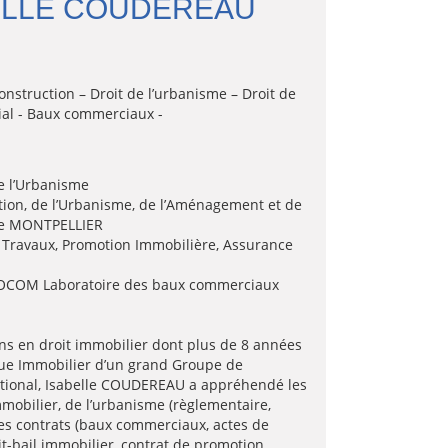
ELLE COUDEREAU
construction – Droit de l’urbanisme – Droit de
ial - Baux commerciaux -
de l’Urbanisme
ction, de l’Urbanisme, de l’Aménagement et de
 de MONTPELLIER
 Travaux, Promotion Immobilière, Assurance
BOCOM Laboratoire des baux commerciaux
ns en droit immobilier dont plus de 8 années
ique Immobilier d’un grand Groupe de
national, Isabelle COUDEREAU a appréhendé les
mmobilier, de l’urbanisme (règlementaire,
es contrats (baux commerciaux, actes de
dit-bail immobilier, contrat de promotion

***

__PROBLEM TO WORK ON__
Wherever "commerciaux" turns up in the records, copy the whole line.

__WRITTEN SOLUTION__
ial - Baux commerciaux -
BOCOM Laboratoire des baux commerciaux
es contrats (baux commerciaux, actes de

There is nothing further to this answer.